- Required work:
Copy every line of the records below that holds the word "drin".

___ Information provided ___

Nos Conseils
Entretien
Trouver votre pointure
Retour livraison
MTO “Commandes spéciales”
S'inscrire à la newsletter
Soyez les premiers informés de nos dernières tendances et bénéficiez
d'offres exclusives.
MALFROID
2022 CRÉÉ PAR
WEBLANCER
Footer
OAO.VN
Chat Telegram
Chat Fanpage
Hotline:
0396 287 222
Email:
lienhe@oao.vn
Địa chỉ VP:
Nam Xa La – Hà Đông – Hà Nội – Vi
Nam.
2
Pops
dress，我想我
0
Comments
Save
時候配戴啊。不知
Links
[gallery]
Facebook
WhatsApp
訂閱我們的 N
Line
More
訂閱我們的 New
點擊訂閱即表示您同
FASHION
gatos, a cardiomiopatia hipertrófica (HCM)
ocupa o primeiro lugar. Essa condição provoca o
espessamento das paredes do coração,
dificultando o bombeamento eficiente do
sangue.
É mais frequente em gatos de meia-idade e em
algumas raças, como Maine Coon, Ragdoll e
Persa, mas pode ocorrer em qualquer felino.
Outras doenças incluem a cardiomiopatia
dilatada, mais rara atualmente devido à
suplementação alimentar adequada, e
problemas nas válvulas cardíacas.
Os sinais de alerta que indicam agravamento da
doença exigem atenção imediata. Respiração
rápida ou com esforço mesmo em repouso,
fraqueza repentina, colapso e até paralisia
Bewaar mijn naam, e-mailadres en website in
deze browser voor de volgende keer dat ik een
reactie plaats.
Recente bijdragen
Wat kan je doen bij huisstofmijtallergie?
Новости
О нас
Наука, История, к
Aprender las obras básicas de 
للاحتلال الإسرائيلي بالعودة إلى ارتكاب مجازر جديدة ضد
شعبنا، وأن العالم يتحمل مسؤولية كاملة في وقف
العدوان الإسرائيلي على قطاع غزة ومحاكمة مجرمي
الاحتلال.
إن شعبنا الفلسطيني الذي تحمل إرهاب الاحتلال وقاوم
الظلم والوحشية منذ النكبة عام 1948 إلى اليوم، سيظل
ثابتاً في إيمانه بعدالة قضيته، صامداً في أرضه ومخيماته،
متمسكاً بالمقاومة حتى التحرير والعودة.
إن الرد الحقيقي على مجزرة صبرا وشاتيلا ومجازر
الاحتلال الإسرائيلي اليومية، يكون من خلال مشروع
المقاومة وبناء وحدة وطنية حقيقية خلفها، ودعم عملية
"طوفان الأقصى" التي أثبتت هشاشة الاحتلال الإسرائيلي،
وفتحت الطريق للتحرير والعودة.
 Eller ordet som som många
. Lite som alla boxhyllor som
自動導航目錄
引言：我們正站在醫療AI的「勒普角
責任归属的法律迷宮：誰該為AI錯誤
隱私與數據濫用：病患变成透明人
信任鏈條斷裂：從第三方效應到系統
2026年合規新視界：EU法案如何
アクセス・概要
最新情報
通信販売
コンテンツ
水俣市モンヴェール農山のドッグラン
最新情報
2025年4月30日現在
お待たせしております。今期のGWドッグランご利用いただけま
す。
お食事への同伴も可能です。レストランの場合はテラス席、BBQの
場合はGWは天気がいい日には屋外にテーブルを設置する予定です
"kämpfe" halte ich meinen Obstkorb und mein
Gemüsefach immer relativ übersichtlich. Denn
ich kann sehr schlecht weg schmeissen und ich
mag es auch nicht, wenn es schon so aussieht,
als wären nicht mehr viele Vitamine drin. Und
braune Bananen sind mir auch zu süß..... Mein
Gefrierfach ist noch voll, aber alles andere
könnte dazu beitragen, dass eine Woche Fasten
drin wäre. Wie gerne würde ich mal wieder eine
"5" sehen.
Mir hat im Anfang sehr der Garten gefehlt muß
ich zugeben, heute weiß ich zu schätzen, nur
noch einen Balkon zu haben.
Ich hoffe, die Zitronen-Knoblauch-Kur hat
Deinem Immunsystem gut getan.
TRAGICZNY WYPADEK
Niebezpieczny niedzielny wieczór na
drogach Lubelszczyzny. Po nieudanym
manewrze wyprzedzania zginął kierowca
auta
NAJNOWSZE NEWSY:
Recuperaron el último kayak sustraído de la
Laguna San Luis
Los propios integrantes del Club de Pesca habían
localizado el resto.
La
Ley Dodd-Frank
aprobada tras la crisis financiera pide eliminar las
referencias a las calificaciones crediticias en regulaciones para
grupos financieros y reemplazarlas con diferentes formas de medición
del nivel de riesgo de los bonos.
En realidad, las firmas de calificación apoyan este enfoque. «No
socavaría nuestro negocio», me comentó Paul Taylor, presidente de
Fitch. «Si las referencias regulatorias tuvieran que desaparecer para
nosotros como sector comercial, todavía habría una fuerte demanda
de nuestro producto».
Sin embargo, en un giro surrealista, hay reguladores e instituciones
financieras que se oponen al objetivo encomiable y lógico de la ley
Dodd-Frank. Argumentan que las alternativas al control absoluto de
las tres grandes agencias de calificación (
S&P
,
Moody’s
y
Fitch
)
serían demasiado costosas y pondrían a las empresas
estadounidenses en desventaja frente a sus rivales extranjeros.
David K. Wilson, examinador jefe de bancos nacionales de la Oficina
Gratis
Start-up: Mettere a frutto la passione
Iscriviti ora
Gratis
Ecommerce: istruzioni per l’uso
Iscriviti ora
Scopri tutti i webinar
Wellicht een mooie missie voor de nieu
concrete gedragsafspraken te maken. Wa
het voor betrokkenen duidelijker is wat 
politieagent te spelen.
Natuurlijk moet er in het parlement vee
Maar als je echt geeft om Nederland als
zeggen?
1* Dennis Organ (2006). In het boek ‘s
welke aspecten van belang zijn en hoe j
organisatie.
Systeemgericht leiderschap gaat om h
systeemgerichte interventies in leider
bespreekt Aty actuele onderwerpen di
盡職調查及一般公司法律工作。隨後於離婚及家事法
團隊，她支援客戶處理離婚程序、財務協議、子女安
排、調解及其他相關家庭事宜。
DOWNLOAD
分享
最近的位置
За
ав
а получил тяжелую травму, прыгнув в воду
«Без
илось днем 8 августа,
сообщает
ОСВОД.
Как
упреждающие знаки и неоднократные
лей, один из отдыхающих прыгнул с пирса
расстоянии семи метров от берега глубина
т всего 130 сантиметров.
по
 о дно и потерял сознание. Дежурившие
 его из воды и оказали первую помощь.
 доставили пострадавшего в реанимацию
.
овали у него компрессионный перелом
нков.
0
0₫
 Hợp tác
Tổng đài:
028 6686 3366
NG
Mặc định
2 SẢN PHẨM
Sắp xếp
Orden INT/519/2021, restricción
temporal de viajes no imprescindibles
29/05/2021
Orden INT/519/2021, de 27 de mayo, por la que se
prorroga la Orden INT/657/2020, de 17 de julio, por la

___

- Answer to this problem:
als wären nicht mehr viele Vitamine drin. Und
drin wäre. Wie gerne würde ich mal wieder eine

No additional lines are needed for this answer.